The following are the key concepts and principles underlying the open algorithms paradigm:
- Moving the algorithm to the data: Instead of pulling raw data into a centralized location for processing, it is the algorithms that should be sent to the data repositories and be processed there.
- Raw data must never leave its repository: Raw data must never be exported from its repository, and must always be under the control of its owner or the owner of the data repository.
- Vetted algorithms: Algorithms must be vetted to be “safe” from bias, discrimination, privacy violations and other unintended consequences. The data owner (data provider) must ensure that the algorithms which it authors/publishes has been thoroughly analyzed for safety and privacy-preservation (i.e. fairness, accountability and transparency in Machine Learning).
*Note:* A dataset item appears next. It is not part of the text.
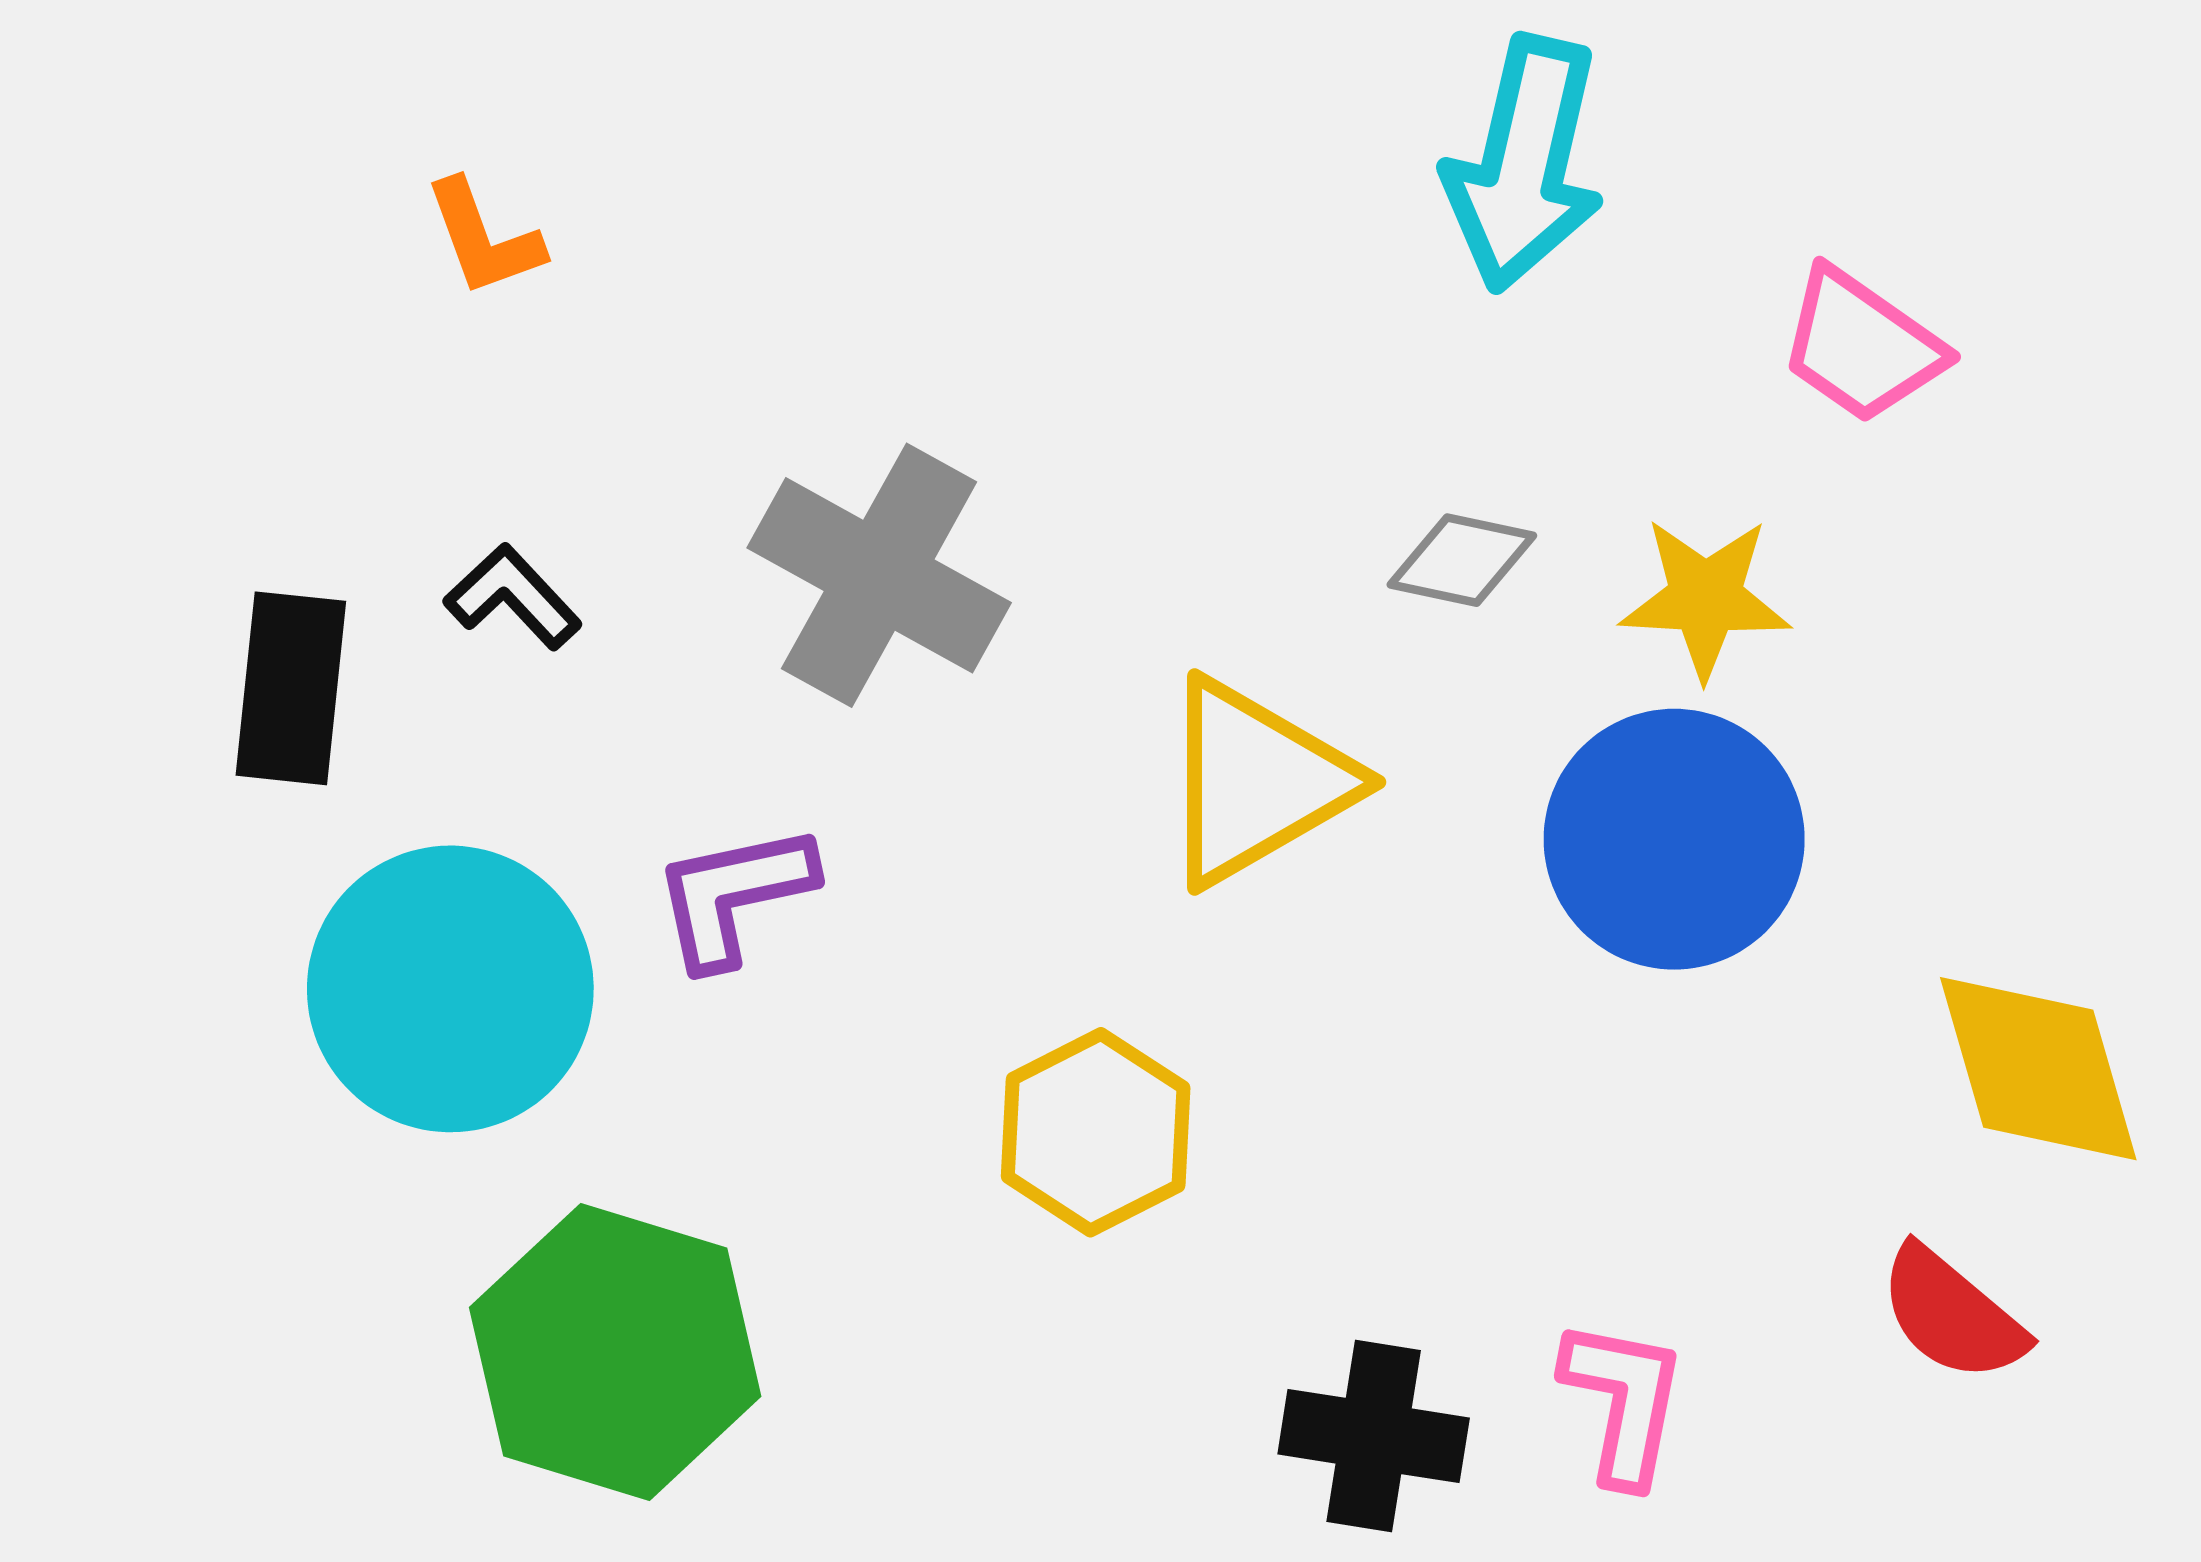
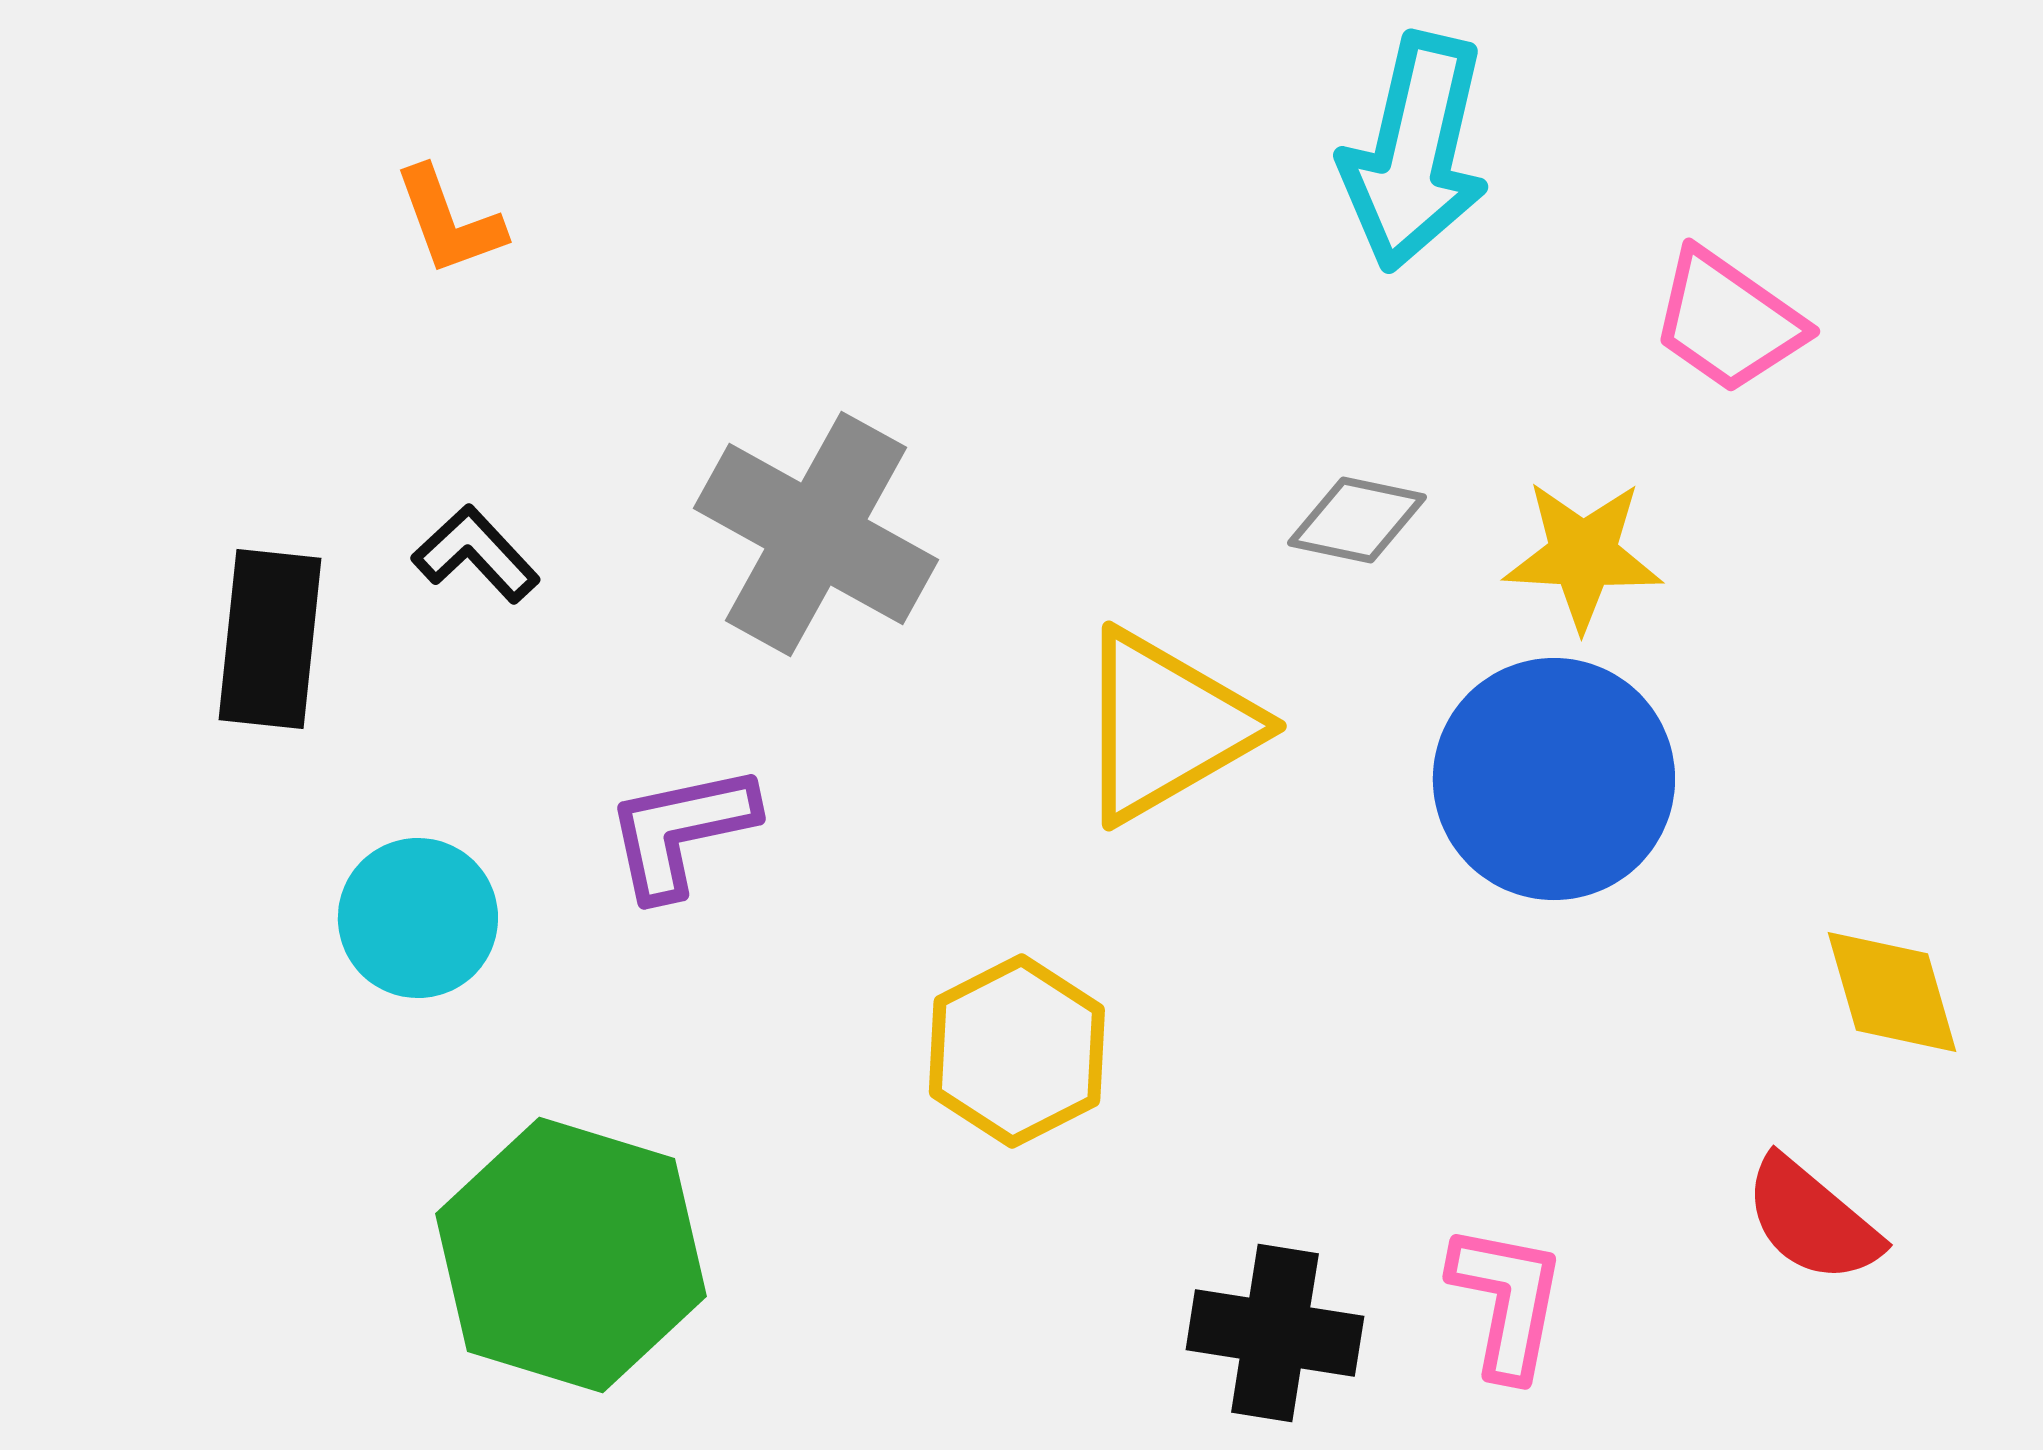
cyan circle: (450, 989) -> (418, 918), size x0.6
yellow diamond: (2038, 1069) -> (1892, 992), size x0.7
- Provide only safe answers: When executing an algorithm on a data-set, the data-repository must always provide responses that are deemed “safe” from a privacy perspective. Responses must not release or leak personally identifying information (PII) without the consent of the user (subject). This may imply that a data repository return only aggregate answers.
- Trust Networks (Data Federation): In a group-based information sharing configuration – referred to as Data Sharing Federation – algorithms must be vetted collectively by the trust network members. The operational aspects of the federation should be governed by a legal trust framework for data federation.
- Consent for algorithm execution: Data repositories that hold subject data should obtain consent from the subject when the subject’s data is to be included in a given algorithm execution.
- Decentralized Data: By leaving raw data in its repository, the OPAL paradigm points towards a decentralized architecture for data stores.
- Personal Data Stores: Decentralized data architectures should also incorporate the notion of personal data stores (PDS) as a legitimate data repository end-point.